Deep Vein Thrombosis Risk Factors

Long Trips in a Car or Plane * Confinement to the Bed * Injury to the Legs * Family History of DVT or Embolus * Clotting Disorders

Usually a history exists which puts the person at risk for getting the DVT.  Three factors, known as Virchow’s Triad, set the stage for the formation of a thrombus.

  • Stasis: Stasis means slowing or stoppage of flow.  To remain a liquid, blood must be continually moving.  If it stops flowing, factors enact to begin the process of clot formation.  It is not uncommon for a person with a DVT to tell a story of a long plane or car ride.   Hospitals got a bad name for DVT complications due to prolonged bed confinement.  Nowadays, hospital patients are encouraged to walk as they are able.  While in bed, cuffs are placed on the legs that periodically inflate and compress the legs in order to keep blood flowing.
  • Injury: When tissue and blood vessels are injured, the clotting factors cascade to cause clotting.  A sports injury or an automobile accident can put a person at risk for developing a DVT.  The most common form of injury to cause a DVT, however, is surgery.  Add a prolonged stay in bed due to the injury and you have a recipe for DVT.
  • Hypercoagulable state: This is medical speak for a genetic pre-disposition towards clotting.  The formation of thrombus or clot in the blood is a domino effect, a cascade of many different factors.  A couple genetic conditions exist where a deficiency in a factor can make a person clot more easily.  For this reason, a family history of DVT or embolus is important.  These disorders can be diagnosed via a blood test.

Should I See a Doctor?

YES. A suspicion of a DVT should prompt a visit with a healthcare provider. 
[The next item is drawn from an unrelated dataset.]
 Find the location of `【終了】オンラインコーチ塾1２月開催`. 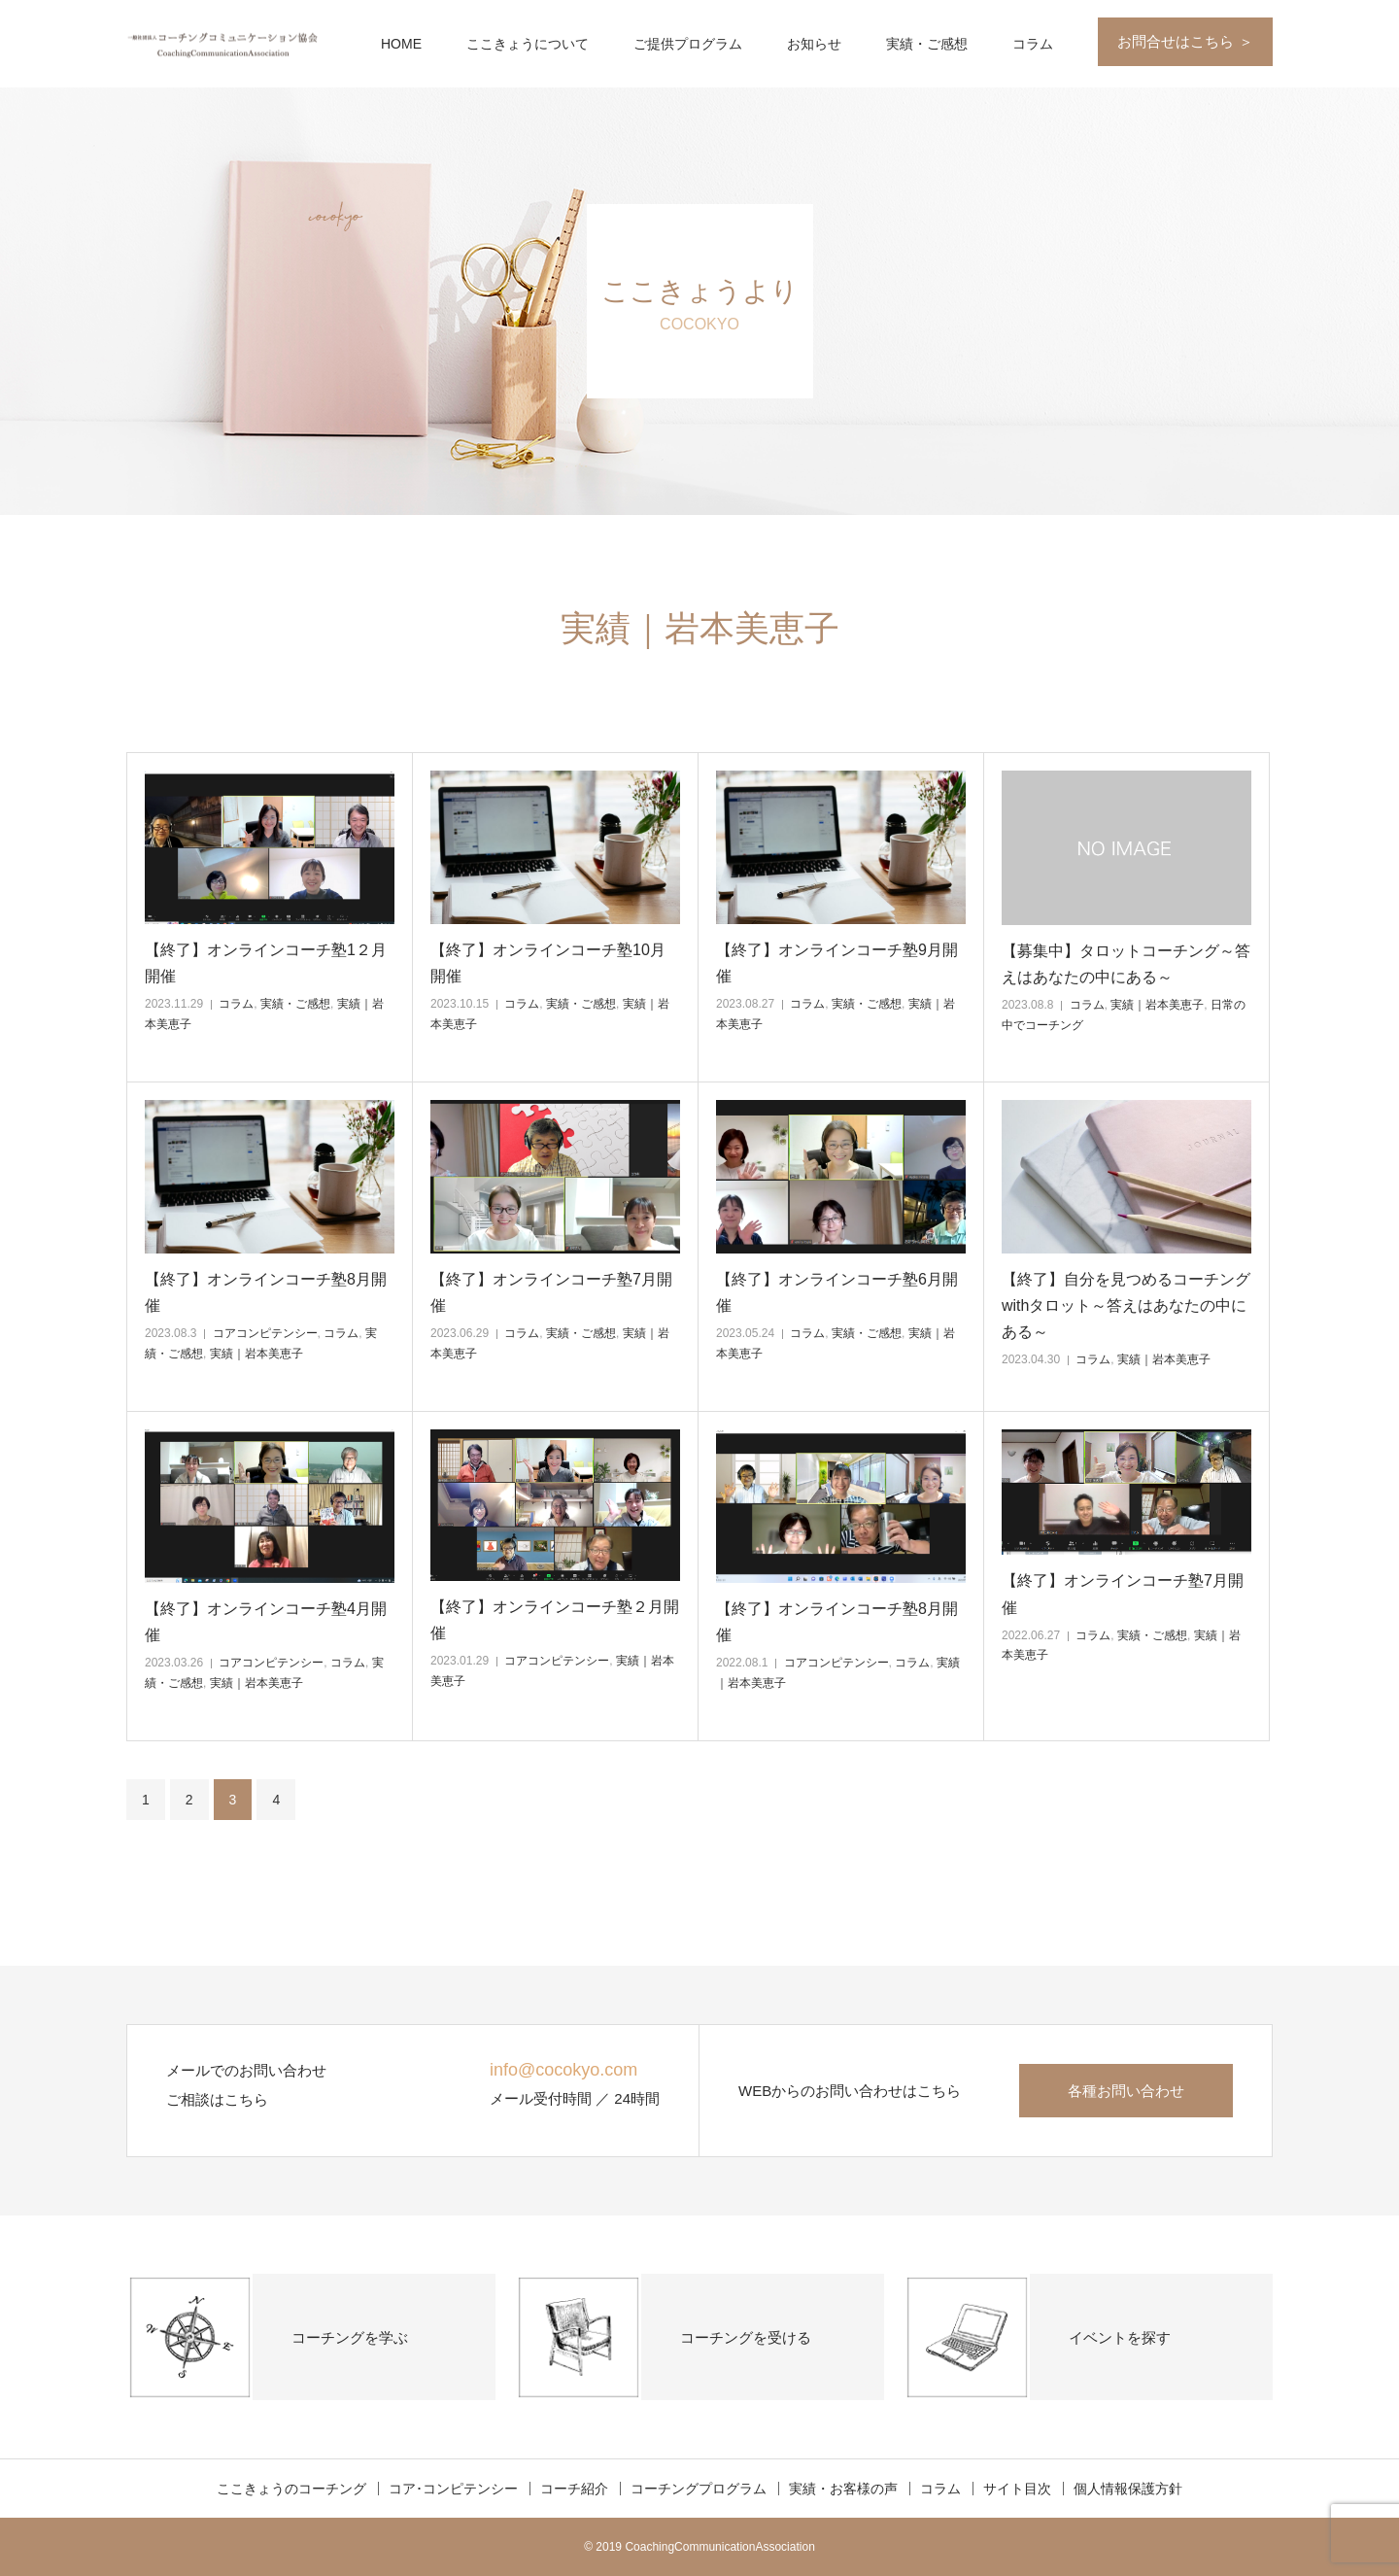

【終了】オンラインコーチ塾1２月開催 is located at coordinates (266, 963).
Procrastination or delay could result in death if a piece of that thrombus breaks off!  This embolus travels predictably back through the heart and gets trapped in the lungs (a pulmonary embolus).  Pulmonary emboli (PE’s) can be fatal.  If the degree of suspicion warrants, testing will be ordered.  This would include an ultrasound of the leg to look at blood flow in the veins.  If there is concern about a PE, a CAT scan of the chest will be performed.  Once a DVT or a PE is found, medications to thin the blood are begun.  From there, progression is halted and the clots slowly dissolve, hopefully restoring normal circulation of the blood.

In Conclusion…

If you have swelling in a leg that is unexplained, a DVT should be considered.  The presence of any of Virchow’s Triad of risk factors may support the possibility of a DVT.  An ultrasound is used to diagnose DVT and therapy should be instituted urgently to prevent extension and formation of an emboli.  Emboli to the lungs, pulmonary emboli, can be fatal. 

It is best to resist the paranoia that every ache or minor swelling in the leg is a DVT.  A basic knowledge of the signs and risks, however, is important for identification of this potentially life-threatening condition.